• **Data records**:
________
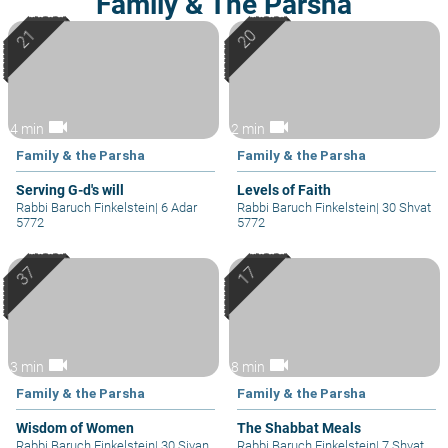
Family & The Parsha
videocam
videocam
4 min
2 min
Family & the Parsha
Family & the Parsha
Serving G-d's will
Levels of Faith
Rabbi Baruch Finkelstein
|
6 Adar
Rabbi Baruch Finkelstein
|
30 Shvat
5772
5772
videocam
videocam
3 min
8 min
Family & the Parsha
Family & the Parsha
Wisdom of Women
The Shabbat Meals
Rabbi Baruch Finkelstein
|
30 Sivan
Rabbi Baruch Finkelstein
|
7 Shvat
________
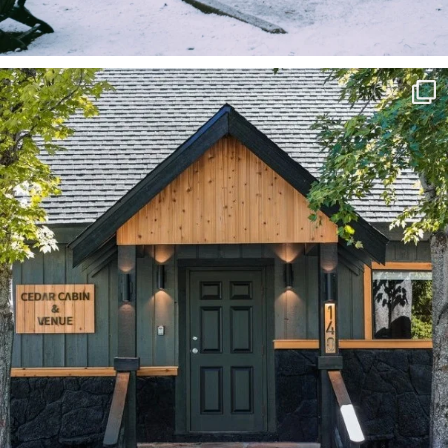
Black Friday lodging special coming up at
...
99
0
________
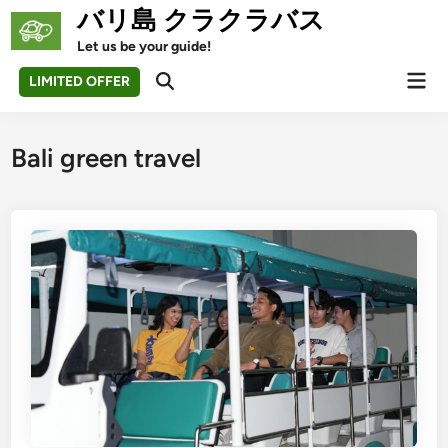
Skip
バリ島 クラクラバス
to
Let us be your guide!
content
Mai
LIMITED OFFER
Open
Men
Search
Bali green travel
________
• **What you should do**:
Given the records above, reproduce precisely and only the lines between the line holding "Let us be your guide!" and the line holding "Bali green travel", inclusive.

• **Answer section**:
Let us be your guide!
content
Mai
LIMITED OFFER
Open
Men
Search
Bali green travel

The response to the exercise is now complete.